By Elizabeth Buhungiro

Manuella poses for a photo at her home

Manuella, age 9, is a little star. We arrive at her home at 3:30 pm on a Monday to find her seated on a locally made chair, looking spotlessly clean and dressed to the nines. This is in high contrast to her siblings and peers, who have evidently played in the dirt or done work around the home. When we ask to take pictures of her family, she shrieks with excitement, quickly jumps up off her chair and runs to stand in position. She strikes confident poses – very clearly the star of the show.  

To understand how this little star came to be, we have to start at the beginning, back to when Manuella’s father was little. Her father’s childhood experiences with a lack of reliable safe water access made his childhood so unbearable that he made himself a promise that his children would not struggle like he did.

His name is Edson Odong Kara. He is 43. Until he was 25, his village had no safe water source. The nearest water source was a swamp five kilometers away from home. Kara recalls being four years old and waking up with hunger pangs, but he did not bother to cry because he already knew that it would be at least seven hours before his first meal of the day. His mother had always left at the crack of dawn to collect water from the swamp. She would be back at around noon, which is when she would start cooking. The family’s first and only meal of the day would be served at 3 pm, at the earliest.  

When Kara was nine, he started joining his siblings for the long walk to collect dirty water. 

“We used to wake up at 4 am to go to the swamp because we had to go to school afterward. There were so many mosquitoes biting us, and we suffered from malaria very many times,” Kara recalls.  

When he was not sick from malaria, Kara was fighting off diarrhea, bilharzia, and a slew of other waterborne diseases. Sometimes, Kara and his siblings would find a long line at the water collection point and consequently arrive late for school. For that, they would receive several thrashes on the backside

Kara would go on to spend the rest of the school day dozing off from waking up too early, being hungry, and being tired from carrying a 22-pound jerrycan over a long distance. All of this before he was 14 years old. Kara eventually dropped out of school and a few years later, started a family.  

Kara poses for a photo with his children at home

In 2004, Kara’s village, Acandyang, finally got a borehole. He was relieved, but that feeling didn’t last long. The water source would break down and stay nonfunctional for days or weeks on end, and Kara’s family would be forced to revert to collecting dirty water from the swamp. 

They lived in this state until International Lifeline Fund introduced EverFlow, a subscription-based rural waterpoint preventative maintenance initiative, to Acandyang village in 2017. Kara was one of the first people to jump at the opportunity. He became an advocate, mobilizing people to pay.  

“I told everyone; this is the best thing for us!” Kara says. “And people support this program, I tell you. The borehole has never been down for more than one day because they [EverFlow] always check to make sure it’s working, and if it stops, they repair it immediately,” He reports.  

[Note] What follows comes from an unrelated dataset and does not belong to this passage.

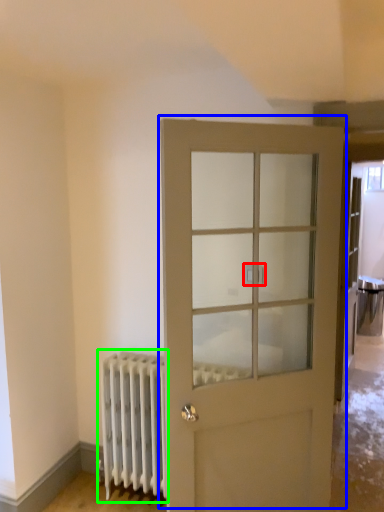 Question: Considering the real-world distances, which object is farthest from door handle (highlighted by a red box)? door (highlighted by a blue box) or radiator (highlighted by a green box)?

Choices:
 (A) door
 (B) radiator

Answer: (B)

Kara takes so much pride in paying for reliable water access because, he says, “It has given my children a much better childhood than I had. My children are clean. They can even bathe three times a day. They can wash their clothes. They eat breakfast, lunch, and supper. They can go to school and study well. I stopped in Primary Seven but I’m pushing them to go all the way.”  

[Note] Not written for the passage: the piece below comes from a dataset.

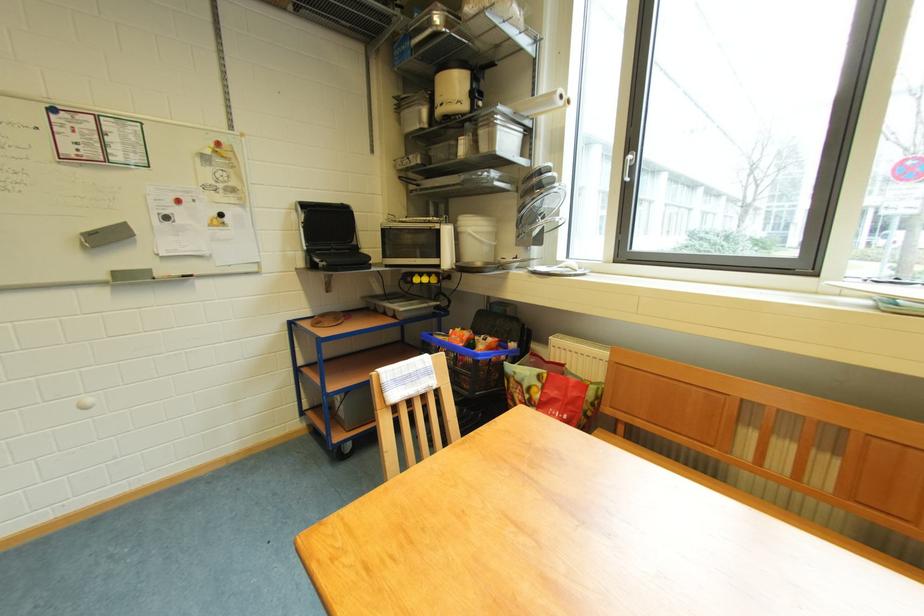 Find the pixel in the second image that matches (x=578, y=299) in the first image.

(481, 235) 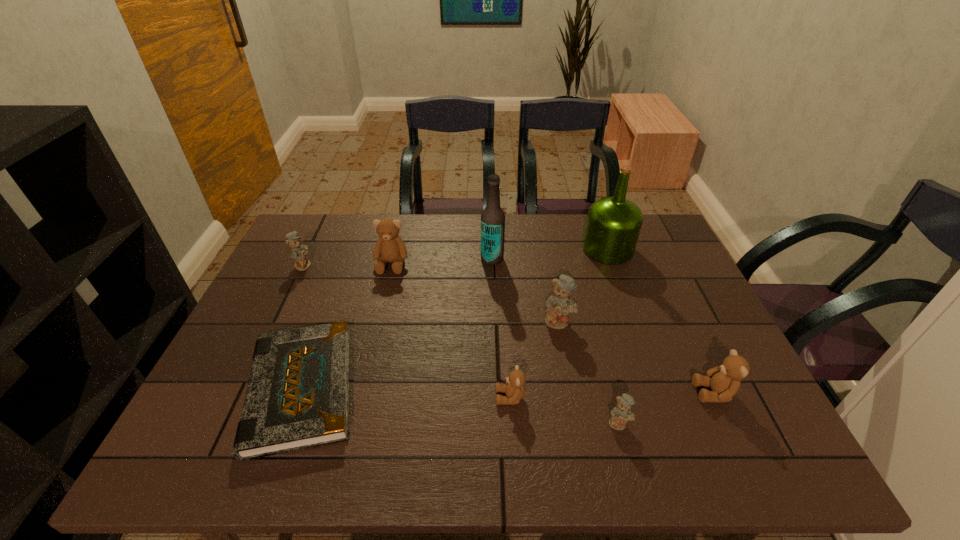 The width and height of the screenshot is (960, 540). Identify the location of free area in between the second blue teddy bear from left to right and the eighth object from left to right. (584, 285).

Kara’s home is 300 meters away from the borehole maintained by EverFlow, making it easy for his family to collect as much water as they need for home consumption and for commercial farming. Kara is now a franchisee of EverFlow’s pilot drip irrigation scheme, whose purpose is to help rural communities generate income to pay for water source maintenance. 

Kara at the EverFlow drip irrigation scheme nursery bed

Kara has a spring in his step as he walks around the neighborhood showing us his maize, soya bean, and cassava gardens. He introduces us to his brother, mother and, finally, we go to his home to meet his wife and children. His wife is still on the way back from work.  

He calls his children for a photo op and one thing is immediately clear-Kara has kept his promise; his children are all healthy and thriving. And because of that, they can choose how to spend their afternoon. The two older children are just back from tending to the family garden. The youngest has been playing. And Manuella has been seated, looking neat and pretty because she chooses to be a star.  

Manuella waits her turn at the borehole maintained by EverFlow

This is what reliable clean water access does. It gives back the time that would have been spent in the struggle for survival, looking for water or treating waterborne diseases, so rural communities have the opportunity to lift themselves out of dire circumstances.